Abortion care training
The document also calls for halting any abortion care training. Golden said this has implications not just for abortion care, but also for pregnancy. She said one out of five pregnancies “do not move forward.”
“They do not advance for lots of different reasons, including early pregnancy loss. We have to have skills to manage those pregnancies and right now, that is also in jeopardy,” she said.
She said that losing that knowledge base would not only be a “massive toll” on pregnancy and abortion care but it could also impact medical faculty. She said it could mean a generational loss of knowledge.
Golden said that anytime a provider is hesitant to make a decision, that has “very serious implications” for the patient. She said that in states, such as Idaho where patients had to be airlifted to out-of-state hospitals for stabilizing care earlier this year because of Idaho’s abortion ban created “a lot of suffering.”
“If you had a heart attack, you wouldn’t want your doctor to hesitate about what is needed. Timeliness in healthcare is really important. We don’t normally wait until a person’s in dire straits,” Golden said.
Crisis pregnancy centers
The document also appears to promote crisis pregnancy centers. Hailey Zock, staff attorney with Southwest Women’s Law Center, told NM Political Report that, while the document doesn’t mention crisis pregnancy centers outright, it says “alternative options to abortion” should receive state and federal funding. Zock said that phrase is generally considered code to mean crisis pregnancy centers.
Zock said crisis pregnancy centers are considered dangerous because they appear to be reproductive healthcare clinics, but are not. They are run by Christian groups and are not bound by HIPPA, which protects healthcare information shared with a provider. What crisis pregnancy centers do with the healthcare data they collect remains unclear, but Zock said that if the federal government becomes invested in surveillance of abortion care, crisis pregnancy centers could aid in that surveillance.
Zock said crisis pregnancy centers are also considered dangerous because “their agenda is to dissuade people from seeking reproductive healthcare.” She said they generally do not provide guidance on contraception or abortion care and they deliberately confuse the pregnant person in order to delay care.
“They are known to incorrectly date the pregnancy to limit the time a person can get an abortion. It’s insidious. It’s deceptive. It’s harmful,” Zock said.
Negative effects of abortion bans
Teter said that in some states, such as Texas, the negative outcomes abortion bans have had on health outcomes is already clear. He said that, in Texas last year, the infant mortality rate increased by 12 percent.
Farrell said Project 2025’s impact would be especially harmful to women of color in various ways.
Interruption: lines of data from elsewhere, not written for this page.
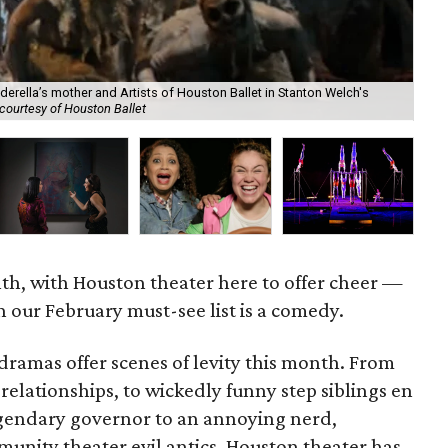
derella’s mother and Artists of Houston Ballet in Stanton Welch's
courtesy of Houston Ballet
Cir
nth, with Houston theater here to offer cheer —
 our February must-see list is a comedy.
ramas offer scenes of levity this month. From
lationships, to wickedly funny step siblings en
egendary governor to an annoying nerd,
munity theater evil antics, Houston theater has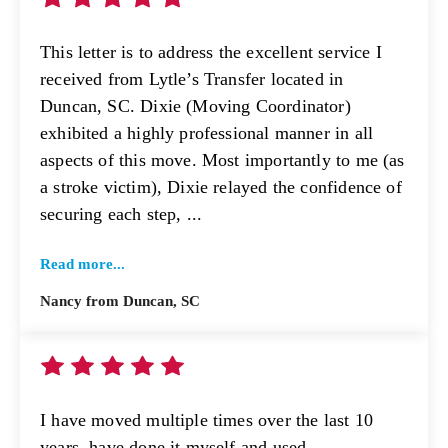
This letter is to address the excellent service I
received from Lytle’s Transfer located in
Duncan, SC. Dixie (Moving Coordinator)
exhibited a highly professional manner in all
aspects of this move. Most importantly to me (as
a stroke victim), Dixie relayed the confidence of
securing each step, ...
Read more...
Nancy from Duncan, SC
I have moved multiple times over the last 10
years, have done it myself and used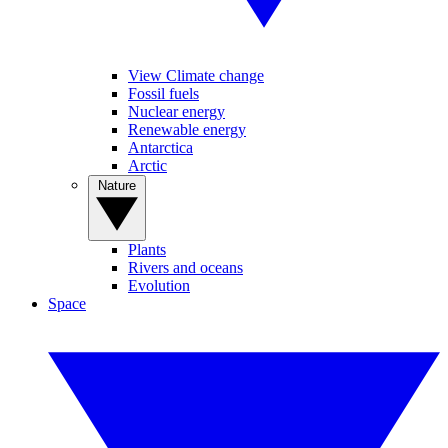
View Climate change
Fossil fuels
Nuclear energy
Renewable energy
Antarctica
Arctic
Nature
Plants
Rivers and oceans
Evolution
Space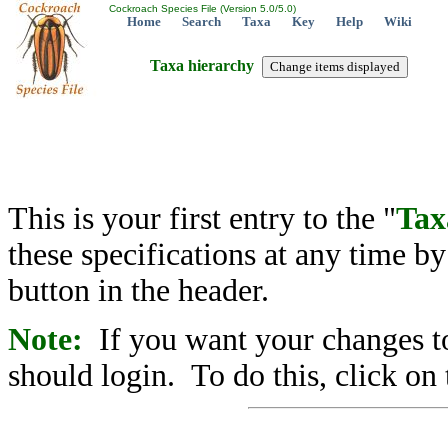
Cockroach Species File (Version 5.0/5.0)
Home
Search
Taxa
Key
Help
Wiki
Taxa hierarchy
This is your first entry to the "
Tax
these specifications at any time b
button in the header.
Note:
If you want your changes to
should login. To do this, click on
It would harm immigrant girls who cross the border to the U.S. without an adult by banning their ability to receive an abortion. Project 2025 explicitly calls for that ban.
Farrell said another way it would harm communities of color is through the banning of abortion in general. She said research shows that if abortion is banned, Black women’s deaths will rise in the U.S. by 39 percent. Black women already suffer higher rates of maternal morbidity and mortality due to systemic racism in the healthcare system.
Farrell said there would likely be increases in maternal and infant mortality rates, for other communities of color as well.
“The existential crisis really can’t be overstated,” Farrell said.